» **Brief**:
Scan the listing below for "item", then report every line that has it.

» **Excerpted records**:
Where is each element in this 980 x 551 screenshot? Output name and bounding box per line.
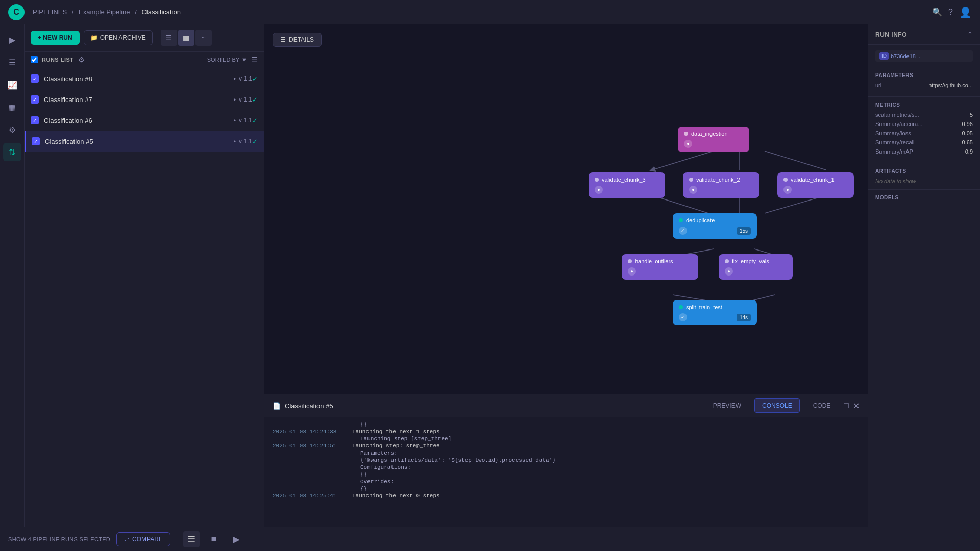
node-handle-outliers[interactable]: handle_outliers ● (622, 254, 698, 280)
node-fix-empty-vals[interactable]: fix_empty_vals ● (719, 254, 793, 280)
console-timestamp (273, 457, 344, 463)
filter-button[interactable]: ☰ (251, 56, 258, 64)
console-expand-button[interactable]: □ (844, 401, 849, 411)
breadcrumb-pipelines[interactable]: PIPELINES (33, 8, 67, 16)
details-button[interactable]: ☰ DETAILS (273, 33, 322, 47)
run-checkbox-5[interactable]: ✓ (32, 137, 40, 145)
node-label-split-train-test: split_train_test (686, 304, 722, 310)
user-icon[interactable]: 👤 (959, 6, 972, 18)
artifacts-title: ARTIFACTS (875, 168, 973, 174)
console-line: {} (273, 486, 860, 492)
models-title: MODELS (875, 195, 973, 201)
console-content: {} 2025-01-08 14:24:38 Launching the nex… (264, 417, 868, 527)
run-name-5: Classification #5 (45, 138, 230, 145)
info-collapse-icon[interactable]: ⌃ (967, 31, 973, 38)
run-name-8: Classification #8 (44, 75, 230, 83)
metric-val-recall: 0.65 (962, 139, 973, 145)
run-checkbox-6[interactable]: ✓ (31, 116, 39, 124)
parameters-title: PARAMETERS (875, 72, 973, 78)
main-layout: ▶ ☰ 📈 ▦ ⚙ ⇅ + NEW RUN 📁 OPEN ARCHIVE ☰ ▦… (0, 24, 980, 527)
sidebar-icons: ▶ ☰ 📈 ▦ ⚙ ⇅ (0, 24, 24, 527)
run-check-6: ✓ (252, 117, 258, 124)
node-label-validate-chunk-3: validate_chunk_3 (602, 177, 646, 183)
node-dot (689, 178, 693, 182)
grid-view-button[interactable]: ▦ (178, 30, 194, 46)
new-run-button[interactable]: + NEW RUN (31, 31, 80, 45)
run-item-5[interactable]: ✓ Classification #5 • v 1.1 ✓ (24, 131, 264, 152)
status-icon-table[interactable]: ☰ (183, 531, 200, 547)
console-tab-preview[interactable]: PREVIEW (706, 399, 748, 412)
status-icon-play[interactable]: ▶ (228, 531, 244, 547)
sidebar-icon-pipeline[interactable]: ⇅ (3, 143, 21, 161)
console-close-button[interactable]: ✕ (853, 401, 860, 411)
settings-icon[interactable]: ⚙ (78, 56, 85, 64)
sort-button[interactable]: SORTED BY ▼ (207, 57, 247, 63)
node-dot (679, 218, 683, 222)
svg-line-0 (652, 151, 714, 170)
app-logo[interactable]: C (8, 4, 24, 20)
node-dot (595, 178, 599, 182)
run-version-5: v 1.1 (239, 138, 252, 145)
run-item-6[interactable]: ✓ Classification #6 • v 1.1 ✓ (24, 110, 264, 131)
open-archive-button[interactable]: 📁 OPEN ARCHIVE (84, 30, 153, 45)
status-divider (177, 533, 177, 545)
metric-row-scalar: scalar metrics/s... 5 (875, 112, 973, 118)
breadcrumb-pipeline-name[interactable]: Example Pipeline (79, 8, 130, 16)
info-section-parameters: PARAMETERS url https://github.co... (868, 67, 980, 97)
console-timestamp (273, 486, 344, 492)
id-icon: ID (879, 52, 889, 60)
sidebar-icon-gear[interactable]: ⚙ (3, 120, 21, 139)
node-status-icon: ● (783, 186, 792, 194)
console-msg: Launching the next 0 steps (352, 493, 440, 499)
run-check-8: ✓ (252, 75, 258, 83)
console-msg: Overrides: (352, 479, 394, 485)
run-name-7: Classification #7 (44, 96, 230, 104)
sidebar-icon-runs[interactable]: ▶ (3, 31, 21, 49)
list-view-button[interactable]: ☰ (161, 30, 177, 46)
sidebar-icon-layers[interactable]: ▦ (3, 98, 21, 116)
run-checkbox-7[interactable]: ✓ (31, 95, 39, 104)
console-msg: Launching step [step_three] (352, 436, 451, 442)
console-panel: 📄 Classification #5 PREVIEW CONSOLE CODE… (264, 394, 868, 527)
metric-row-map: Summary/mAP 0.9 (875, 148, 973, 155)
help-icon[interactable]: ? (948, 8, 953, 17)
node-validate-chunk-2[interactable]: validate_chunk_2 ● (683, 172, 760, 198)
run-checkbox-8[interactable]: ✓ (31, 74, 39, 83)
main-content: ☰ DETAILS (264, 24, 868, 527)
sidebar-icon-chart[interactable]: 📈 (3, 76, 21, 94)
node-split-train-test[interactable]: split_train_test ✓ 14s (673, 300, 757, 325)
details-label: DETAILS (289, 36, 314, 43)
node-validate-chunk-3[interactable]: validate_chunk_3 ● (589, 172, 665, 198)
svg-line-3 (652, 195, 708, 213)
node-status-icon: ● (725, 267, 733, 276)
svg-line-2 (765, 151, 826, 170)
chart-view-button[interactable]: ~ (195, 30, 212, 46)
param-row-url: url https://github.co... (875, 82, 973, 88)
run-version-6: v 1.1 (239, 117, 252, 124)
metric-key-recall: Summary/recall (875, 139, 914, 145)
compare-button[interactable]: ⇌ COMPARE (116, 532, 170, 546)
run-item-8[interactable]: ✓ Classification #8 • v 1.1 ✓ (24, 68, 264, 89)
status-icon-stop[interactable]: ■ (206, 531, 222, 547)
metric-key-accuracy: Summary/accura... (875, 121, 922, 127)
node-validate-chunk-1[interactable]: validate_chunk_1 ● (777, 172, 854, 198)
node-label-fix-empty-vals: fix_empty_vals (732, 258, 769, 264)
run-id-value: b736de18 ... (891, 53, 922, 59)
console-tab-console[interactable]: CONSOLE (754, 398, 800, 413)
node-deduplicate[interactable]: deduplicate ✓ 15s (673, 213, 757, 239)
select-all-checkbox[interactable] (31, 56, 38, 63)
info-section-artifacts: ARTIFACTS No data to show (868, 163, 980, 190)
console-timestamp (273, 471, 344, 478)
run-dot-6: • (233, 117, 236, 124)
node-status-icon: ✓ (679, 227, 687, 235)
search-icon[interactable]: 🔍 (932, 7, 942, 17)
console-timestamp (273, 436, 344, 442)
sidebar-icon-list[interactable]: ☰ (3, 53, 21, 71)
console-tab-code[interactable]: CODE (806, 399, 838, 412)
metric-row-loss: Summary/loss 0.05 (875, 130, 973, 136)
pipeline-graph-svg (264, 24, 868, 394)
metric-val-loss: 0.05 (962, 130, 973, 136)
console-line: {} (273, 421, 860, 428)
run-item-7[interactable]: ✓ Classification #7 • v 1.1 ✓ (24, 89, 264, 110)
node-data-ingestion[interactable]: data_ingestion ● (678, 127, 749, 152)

» **Solution to this problem**:
run-item-5[interactable]: ✓ Classification #5 • v 1.1 ✓ (24, 131, 264, 152)
run-item-6[interactable]: ✓ Classification #6 • v 1.1 ✓ (24, 110, 264, 131)
run-item-8[interactable]: ✓ Classification #8 • v 1.1 ✓ (24, 68, 264, 89)
run-item-7[interactable]: ✓ Classification #7 • v 1.1 ✓ (24, 89, 264, 110)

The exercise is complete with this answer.